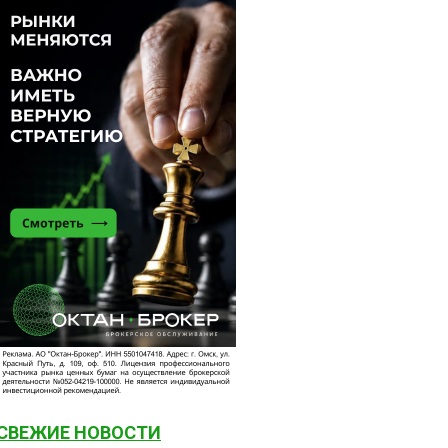
СВЕЖИЕ НОВОСТИ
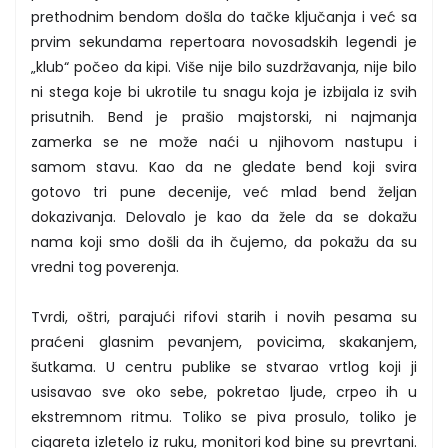
prethodnim bendom došla do tačke ključanja i već sa
prvim sekundama repertoara novosadskih legendi je
„klub“ počeo da kipi. Više nije bilo suzdržavanja, nije bilo
ni stega koje bi ukrotile tu snagu koja je izbijala iz svih
prisutnih. Bend je prašio majstorski, ni najmanja
zamerka se ne može naći u njihovom nastupu i
samom stavu. Kao da ne gledate bend koji svira
gotovo tri pune decenije, već mlad bend željan
dokazivanja. Delovalo je kao da žele da se dokažu
nama koji smo došli da ih čujemo, da pokažu da su
vredni tog poverenja.
Tvrdi, oštri, parajući rifovi starih i novih pesama su
praćeni glasnim pevanjem, povicima, skakanjem,
šutkama. U centru publike se stvarao vrtlog koji ji
usisavao sve oko sebe, pokretao ljude, crpeo ih u
ekstremnom ritmu. Toliko se piva prosulo, toliko je
cigareta izletelo iz ruku, monitori kod bine su prevrtani.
◆ ◆ ◆
• ASSIGNED TASK: Please reproduce the lines from the line with "prethodnim bendom došla" to the line with "Tvrdi, oštri, parajući", both ends included, exactly as they appear above.

• YOUR SOLUTION:
prethodnim bendom došla do tačke ključanja i već sa
prvim sekundama repertoara novosadskih legendi je
„klub“ počeo da kipi. Više nije bilo suzdržavanja, nije bilo
ni stega koje bi ukrotile tu snagu koja je izbijala iz svih
prisutnih. Bend je prašio majstorski, ni najmanja
zamerka se ne može naći u njihovom nastupu i
samom stavu. Kao da ne gledate bend koji svira
gotovo tri pune decenije, već mlad bend željan
dokazivanja. Delovalo je kao da žele da se dokažu
nama koji smo došli da ih čujemo, da pokažu da su
vredni tog poverenja.
Tvrdi, oštri, parajući rifovi starih i novih pesama su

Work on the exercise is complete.